During my stay at Evere (a few miles out of Brussels) I had the privilege of working for W/C Johnny Johnson as
a clerk in the Intelligence Section, typing the daily reports on the pilot’s previous day's activities. I had the
pleasure of having breakfast with the "Air Commodore" when he attended the Fighter Pilot's Association
annual reunion here in Ottawa some 25 years ago. He invited my wife and I to his room at the Chateau Laurier. Some
members had received special invitations to take part and meet with former pilots and attend certain functions
as a barbecue at Andy Mackenzie’s residence, that was quite a night to remember.
This CD is dedicated to all airmen , ground crews and air crews who served under the 2nd Tactical Air Force , particularly
with the 127 Spitfire Wing. Regrettably, many have died while serving in Europe and many more are no longer with
us in this year of 2010, 66 years after D DAY. The photos on the CD are mostly memories of my four and half years
in the RCAF, (3 years and 2 months overseas) Many veterans of Normandy will no doubt remember the visit of Winston
Churchill a couple of weeks after D Day and some members of the 127 Wing will also remember the unexpected visit
of General Eisenhower and Field Marshall Montgomery at our airfield in Germany a couple of weeks before the end
of hostilities. The General took time out before his meeting to sign autographs and also walked all the way to
the other end of the airfield to meet with American POW's just released from Stalag 11B and personally taking notes
while talking to the GI's. Some of them had been wounded in battle and had not received any treatment. Our own
Prime Minister, William Lyon Mackenzie King also showed up in Normandy to visit the troops.
There were some good times to talk about The 2 weeks at Goering's Strand Hotel (his personal cottage) on Steinhuder
Meer, and who can forget Paris, Brussels, London, Bournemouth, Edinborough, New York City, etc. Other good spots
that most servicemen in London will never forget....Covent Gardens , the Opera House turned Dance Hall for the
benefit of the troops, the corner pubs , and more importantly the Sally Ann, (Salvation Army) where one could go
in at any time and find a warm meal and a place to sleep while on leave. Another name comes to mind, Irving Berlin,
that diminutive but giant composer of so many patriotic songs like the one we saw that night at the London Palladium
"This is the Army Mr. Jones". While on embarkation leave in 1942 a couple of airmen were invited to lunch
at the Waldorf Astoria with Xavier Cugat (I have his autograph somewhere on the menu which was about 18 inches
high by 12 inches wide. I only brought back the bottom half with his autograph.
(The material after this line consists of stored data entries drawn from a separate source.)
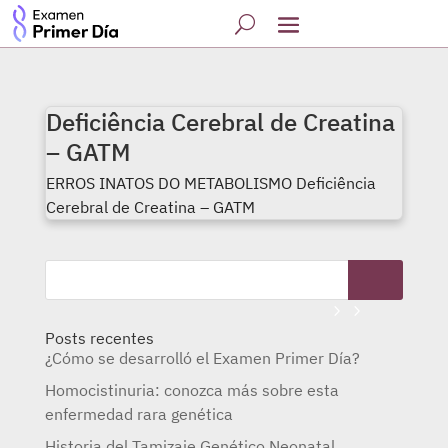
Deficiência Cerebral de Creatina
– GATM
ERROS INATOS DO METABOLISMO Deficiência
Cerebral de Creatina – GATM
Posts recentes
¿Cómo se desarrolló el Examen Primer Día?
Homocistinuria: conozca más sobre esta
enfermedad rara genética
Historia del Tamizaje Genético Neonatal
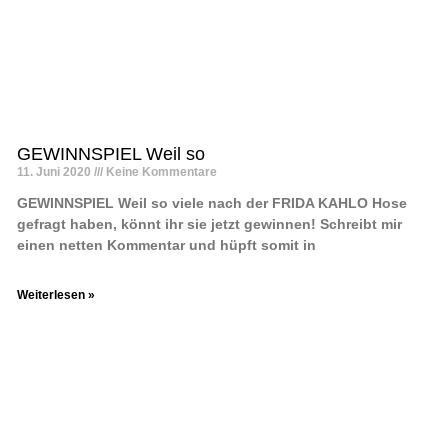
GEWINNSPIEL Weil so
11. Juni 2020
Keine Kommentare
GEWINNSPIEL Weil so viele nach der FRIDA KAHLO Hose
gefragt haben, könnt ihr sie jetzt gewinnen! Schreibt mir
einen netten Kommentar und hüpft somit in
Weiterlesen »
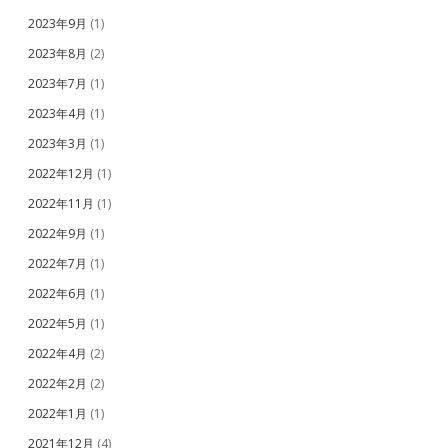
2023年9月
(1)
2023年8月
(2)
2023年7月
(1)
2023年4月
(1)
2023年3月
(1)
2022年12月
(1)
2022年11月
(1)
2022年9月
(1)
2022年7月
(1)
2022年6月
(1)
2022年5月
(1)
2022年4月
(2)
2022年2月
(2)
2022年1月
(1)
2021年12月
(4)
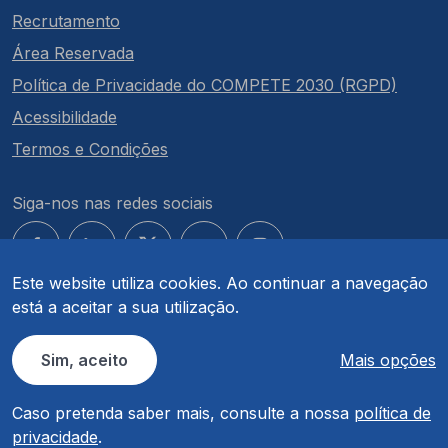
Recrutamento
Área Reservada
Política de Privacidade do COMPETE 2030 (RGPD)
Acessibilidade
Termos e Condições
Siga-nos nas redes sociais
Este website utiliza cookies. Ao continuar a navegação
está a aceitar a sua utilização.
© COMPETE 2030. Todos os direitos reservados.
Sim, aceito
Mais opções
Caso pretenda saber mais, consulte a nossa
política de
privacidade
.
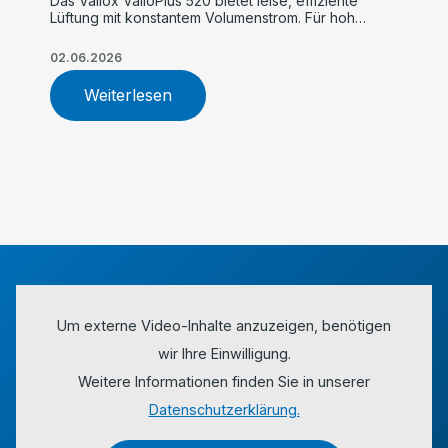
Das Vallox ValloPlus 520 bietet leise, effiziente
Lüftung mit konstantem Volumenstrom. Für hohe
Luftqualität, einfache Inbetriebnahme und
maximalen Komfort im Einfamilienhaus.
02.06.2026
Weiterlesen
Um externe Video-Inhalte anzuzeigen, benötigen
wir Ihre Einwilligung.
Weitere Informationen finden Sie in unserer
Datenschutzerklärung.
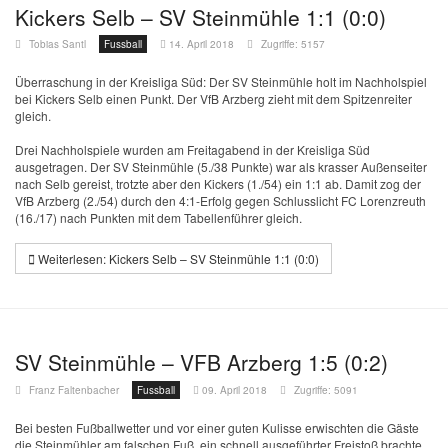
Kickers Selb – SV Steinmühle 1:1 (0:0)
Tobias Santl
Fussball
14. April 2018
Zugriffe: 5157
Überraschung in der Kreisliga Süd: Der SV Steinmühle holt im Nachholspiel
bei Kickers Selb einen Punkt. Der VfB Arzberg zieht mit dem Spitzenreiter
gleich.
Drei Nachholspiele wurden am Freitagabend in der Kreisliga Süd
ausgetragen. Der SV Steinmühle (5./38 Punkte) war als krasser Außenseiter
nach Selb gereist, trotzte aber den Kickers (1./54) ein 1:1 ab. Damit zog der
VfB Arzberg (2./54) durch den 4:1-Erfolg gegen Schlusslicht FC Lorenzreuth
(16./17) nach Punkten mit dem Tabellenführer gleich.
Weiterlesen: Kickers Selb – SV Steinmühle 1:1 (0:0)
SV Steinmühle – VFB Arzberg 1:5 (0:2)
Franz Faltenbacher
Fussball
09. April 2018
Zugriffe: 5091
Bei besten Fußballwetter und vor einer guten Kulisse erwischten die Gäste
die Steinmühler am falschen Fuß, ein schnell ausgeführter Freistoß brachte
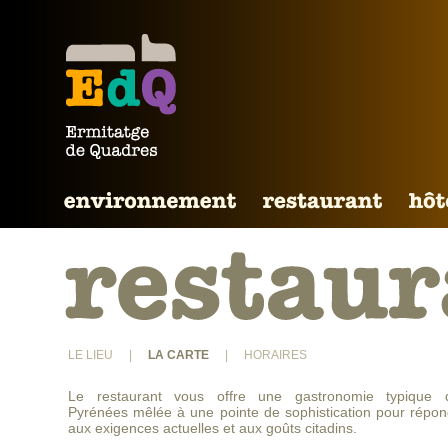
LE LIEU
|
LA CARTE
|
HORAIRES
Le restaurant vous offre une gastronomie typique 
Pyrénées mêlée à une pointe de sophistication pour répon
aux exigences actuelles et aux goûts citadins.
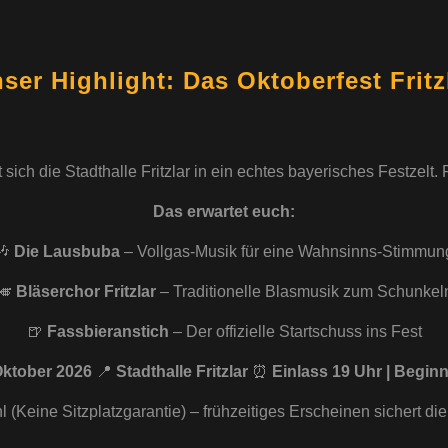
ser Highlight: Das Oktoberfest Fritz
ch die Stadthalle Fritzlar in ein echtes bayerisches Festzelt. F
Das erwartet euch:
🎶
Die Lausbuba
– Vollgas-Musik für eine Wahnsinns-Stimmun
🎺
Bläserchor Fritzlar
– Traditionelle Blasmusik zum Schunkel
🍺
Fassbieranstich
– Der offizielle Startschuss ins Fest
Oktober 2026
📍
Stadthalle Fritzlar
⏰
Einlass 19 Uhr | Begin
l (Keine Sitzplatzgarantie) – frühzeitiges Erscheinen sichert die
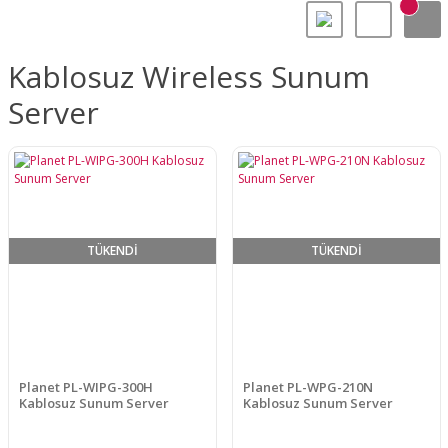
Kablosuz Wireless Sunum
Server
TÜKENDİ
TÜKENDİ
Planet PL-WIPG-300H
Planet PL-WPG-210N
Kablosuz Sunum Server
Kablosuz Sunum Server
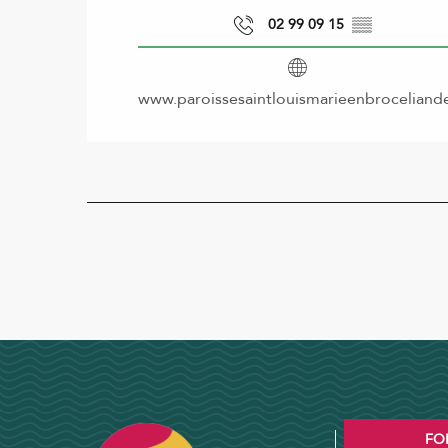
02 99 09 15
▒▒
www.paroissesaintlouismarieenbroceliande
FO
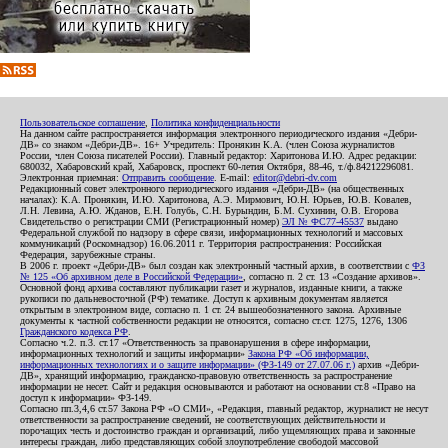
Пользовательское соглашение
,
Политика конфиденциальности
На данном сайте распространяется информация электронного периодического издания «Дебри-
ДВ» со знаком «Дебри-ДВ». 16+ Учредитель: Пронякин К.А. (член Союза журналистов
России, член Союза писателей России). Главный редактор: Харитонова И.Ю. Адрес редакции:
680032, Хабаровский край, Хабаровск, проспект 60-летия Октября, 88-46, т./ф.84212296081.
Электронная приемная:
Отправить сообщение
. E-mail:
editor@debri-dv.com
Редакционный совет электронного периодического издания «Дебри-ДВ» (на общественных
началах): К.А. Пронякин, И.Ю. Харитонова, А.Э. Мирмович, Ю.Н. Юрьев, Ю.В. Ковалев,
Л.Н. Левина, А.Ю. Жданов, Е.Н. Голубь, С.Н. Бурындин, Б.М. Сухинин, О.В. Егорова
Свидетельство о регистрации СМИ (Регистрационный номер)
ЭЛ № ФС77-45537
выдано
Федеральной службой по надзору в сфере связи, информационных технологий и массовых
коммуникаций (Роскомнадзор) 16.06.2011 г. Территория распространения: Российская
Федерация, зарубежные страны.
В 2006 г. проект «Дебри-ДВ» был создан как электронный частный архив, в соответствии с
ФЗ
№ 125 «Об архивном деле в Российской Федерации»
, согласно п. 2 ст. 13 «Создание архивов».
Основной фонд архива составляют публикации газет и журналов, изданные книги, а также
рукописи по дальневосточной (РФ) тематике. Доступ к архивным документам является
открытым в электронном виде, согласно п. 1 ст. 24 вышеобозначенного закона. Архивные
документы к частной собственности редакции не относятся, согласно ст.ст. 1275, 1276, 1306
Гражданского кодекса РФ
.
Согласно ч.2. п.3. ст.17 «Ответственность за правонарушения в сфере информации,
информационных технологий и защиты информации»
Закона РФ «Об информации,
информационных технологиях и о защите информации» (ФЗ-149 от 27.07.06 г.)
архив «Дебри-
ДВ», хранящий информацию, гражданско-правовую ответственность за распространение
информации не несет. Сайт и редакция основываются и работают на основании ст.8 «Право на
доступ к информации» ФЗ-149.
Согласно пп.3,4,6 ст.57 Закона РФ «О СМИ», «Редакция, главный редактор, журналист не несут
ответственности за распространение сведений, не соответствующих действительности и
порочащих честь и достоинство граждан и организаций, либо ущемляющих права и законные
интересы граждан, либо представляющих собой злоупотребление свободой массовой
Non-stop music during the working hours was heard on all the military bases with artists like Vera Lynn, George
Formby, American Orchestras, Glenn Miller, Guy Lombardo, and many other well known singers of the era. It certainly
was a morale booster. We cannot forget listening to Lord Ha Ha from somewhere on the other side of the channel
with his nightly broadcasts reading the list of newly-captured aircrews. There were also many sad reminders of
the devastation caused by the daily attacks by the German air force on London and other large cities. The courage
demonstrated by the British people during those long war years was an inspiration to all of us.
However, the best moment had arrived, boarding the Queen Elizabeth 1 (along 15,000 others) for the return to Canada,
via New York City, Lachine, then my arrival at the Union Station in Ottawa on the night of December the 9th, 1945
with my family waiting for me. The rest is history.